#### Material to process ####

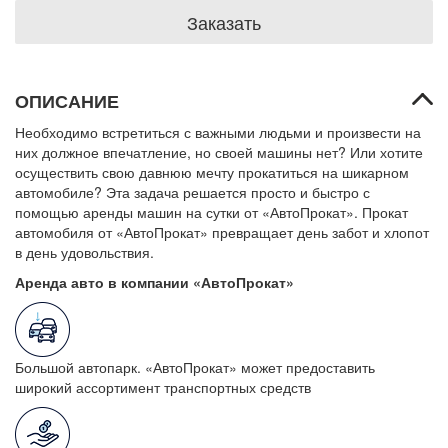
Заказать
ОПИСАНИЕ
Необходимо встретиться с важными людьми и произвести на
них должное впечатление, но своей машины нет? Или хотите
осуществить свою давнюю мечту прокатиться на шикарном
автомобиле? Эта задача решается просто и быстро с
помощью аренды машин на сутки от «АвтоПрокат». Прокат
автомобиля от «АвтоПрокат» превращает день забот и хлопот
в день удовольствия.
Аренда авто в компании «АвтоПрокат»
Большой автопарк. «АвтоПрокат» может предоставить
широкий ассортимент транспортных средств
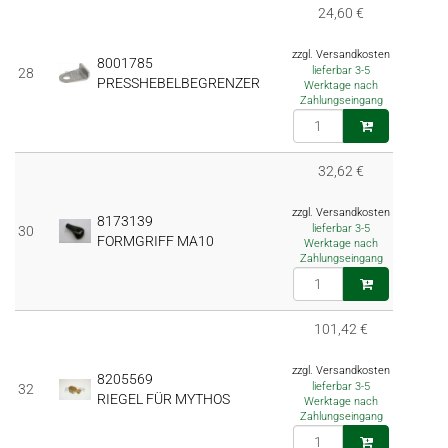
24,60 €
zzgl. Versandkosten
8001785
lieferbar 3-5
28
PRESSHEBELBEGRENZER
Werktage nach
Zahlungseingang
32,62 €
zzgl. Versandkosten
8173139
lieferbar 3-5
30
FORMGRIFF MA10
Werktage nach
Zahlungseingang
101,42 €
zzgl. Versandkosten
8205569
lieferbar 3-5
32
RIEGEL FÜR MYTHOS
Werktage nach
Zahlungseingang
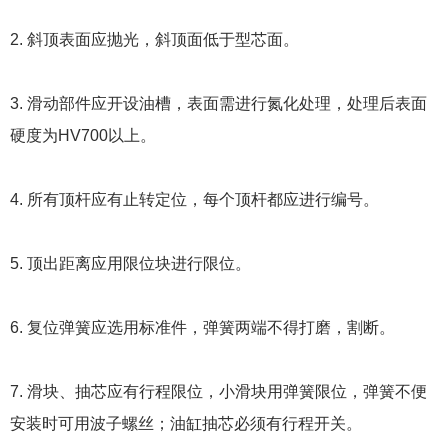
2. 斜顶表面应抛光，斜顶面低于型芯面。
3. 滑动部件应开设油槽，表面需进行氮化处理，处理后表面
硬度为HV700以上。
4. 所有顶杆应有止转定位，每个顶杆都应进行编号。
5. 顶出距离应用限位块进行限位。
6. 复位弹簧应选用标准件，弹簧两端不得打磨，割断。
7. 滑块、抽芯应有行程限位，小滑块用弹簧限位，弹簧不便
安装时可用波子螺丝；油缸抽芯必须有行程开关。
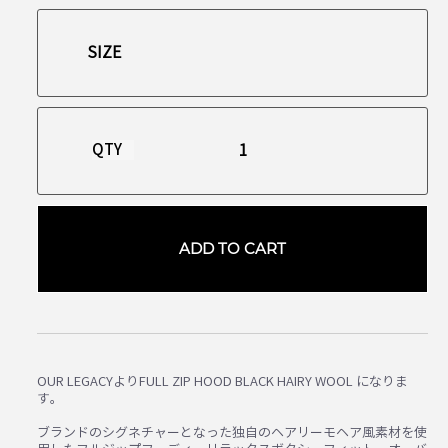
QTY
ADD TO CART
OUR LEGACYよりFULL ZIP HOOD BLACK HAIRY WOOL になりま
す。
ブランドのシグネチャーとなった独自のヘアリーモヘア風素材を使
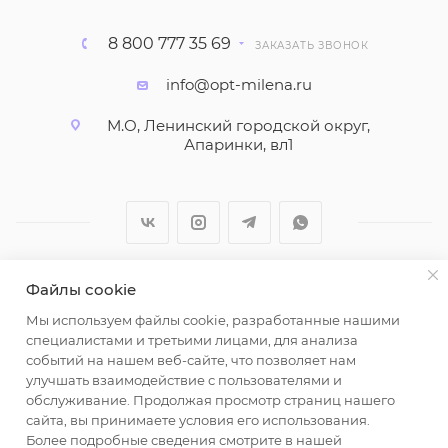
8 800 777 35 69
ЗАКАЗАТЬ ЗВОНОК
info@opt-milena.ru
М.О, Ленинский городской округ,
Апаринки, вл1
Файлы cookie
2026 © ООО "Вайт Текстиль групп"
Мы используем файлы cookie, разработанные нашими
Любая информация на сайте носит справочный
специалистами и третьими лицами, для анализа
характер и не является публичной офертой
событий на нашем веб-сайте, что позволяет нам
определяемой положениями пункта 2 статьи 437
улучшать взаимодействие с пользователями и
Гражданского кодекса Российской Федерации.
обслуживание. Продолжая просмотр страниц нашего
Использование любых материалов, опубликованных
сайта, вы принимаете условия его использования.
Более подробные сведения смотрите в нашей
на https://opt-milena.ru, допустимо только при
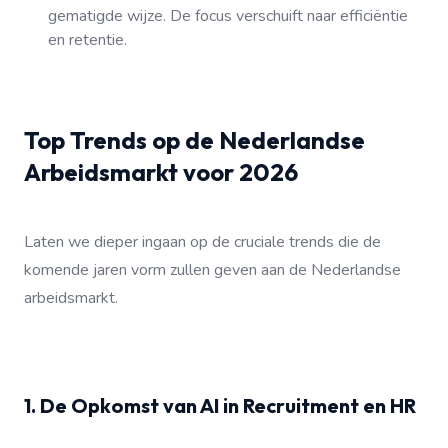
gematigde wijze. De focus verschuift naar efficiëntie
en retentie.
Top Trends op de Nederlandse
Arbeidsmarkt voor 2026
Laten we dieper ingaan op de cruciale trends die de
komende jaren vorm zullen geven aan de Nederlandse
arbeidsmarkt.
1. De Opkomst van AI in Recruitment en HR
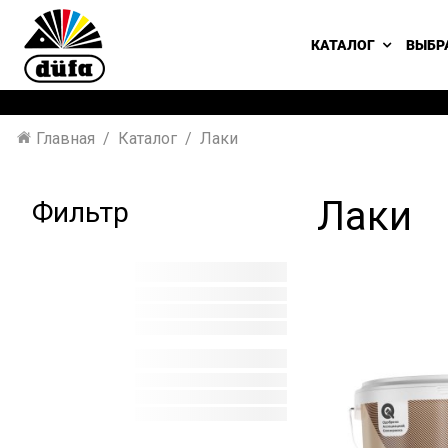
КАТАЛОГ
ВЫБР
Главная
Каталог
Лаки
Лаки
Фильтр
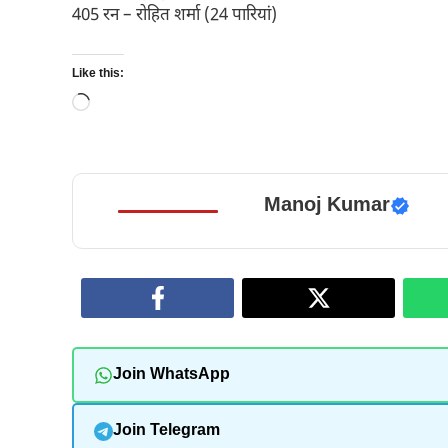
405 रन – रोहित शर्मा (24 पारियां)
Like this:
Loading…
Manoj Kumar
Join WhatsApp
Join Telegram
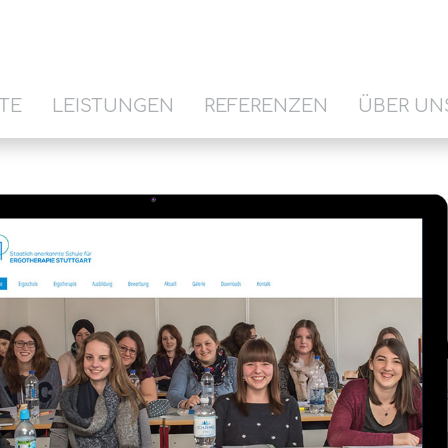
TE
LEISTUNGEN
REFERENZEN
ÜBER UN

####

Output the entries above verbatim. Omit the images.

Заказать
ОПИСАНИЕ
Необходимо встретиться с важными людьми и произвести на
них должное впечатление, но своей машины нет? Или хотите
осуществить свою давнюю мечту прокатиться на шикарном
автомобиле? Эта задача решается просто и быстро с
помощью аренды машин на сутки от «АвтоПрокат». Прокат
автомобиля от «АвтоПрокат» превращает день забот и хлопот
в день удовольствия.
Аренда авто в компании «АвтоПрокат»
Большой автопарк. «АвтоПрокат» может предоставить
широкий ассортимент транспортных средств
24,60 €
zzgl. Versandkosten
8001785
lieferbar 3-5
28
PRESSHEBELBEGRENZER
Werktage nach
Zahlungseingang
32,62 €
zzgl. Versandkosten
8173139
lieferbar 3-5
30
FORMGRIFF MA10
Werktage nach
Zahlungseingang
101,42 €
zzgl. Versandkosten
8205569
lieferbar 3-5
32
RIEGEL FÜR MYTHOS
Werktage nach
Zahlungseingang
2. 斜顶表面应抛光，斜顶面低于型芯面。
3. 滑动部件应开设油槽，表面需进行氮化处理，处理后表面
硬度为HV700以上。
4. 所有顶杆应有止转定位，每个顶杆都应进行编号。
5. 顶出距离应用限位块进行限位。
6. 复位弹簧应选用标准件，弹簧两端不得打磨，割断。
7. 滑块、抽芯应有行程限位，小滑块用弹簧限位，弹簧不便
安装时可用波子螺丝；油缸抽芯必须有行程开关。
QTY
ADD TO CART
OUR LEGACYよりFULL ZIP HOOD BLACK HAIRY WOOL になりま
す。
ブランドのシグネチャーとなった独自のヘアリーモヘア風素材を使
8 800 777 35 69
ЗАКАЗАТЬ ЗВОНОК
info@opt-milena.ru
М.О, Ленинский городской округ,
Апаринки, вл1
Файлы cookie
2026 © ООО "Вайт Текстиль групп"
Мы используем файлы cookie, разработанные нашими
Любая информация на сайте носит справочный
специалистами и третьими лицами, для анализа
характер и не является публичной офертой
событий на нашем веб-сайте, что позволяет нам
определяемой положениями пункта 2 статьи 437
улучшать взаимодействие с пользователями и
Гражданского кодекса Российской Федерации.
обслуживание. Продолжая просмотр страниц нашего
Использование любых материалов, опубликованных
сайта, вы принимаете условия его использования.
Более подробные сведения смотрите в нашей
на https://opt-milena.ru, допустимо только при
gematigde wijze. De focus verschuift naar efficiëntie
en retentie.
Top Trends op de Nederlandse
Arbeidsmarkt voor 2026
Laten we dieper ingaan op de cruciale trends die de
komende jaren vorm zullen geven aan de Nederlandse
arbeidsmarkt.
1. De Opkomst van AI in Recruitment en HR
КАТАЛОГ
ВЫБР
Главная
Каталог
Лаки
Лаки
Фильтр
405 रन – रोहित शर्मा (24 पारियां)
Like this:
Loading…
Manoj Kumar
Join WhatsApp
Join Telegram
TE
LEISTUNGEN
REFERENZEN
ÜBER UN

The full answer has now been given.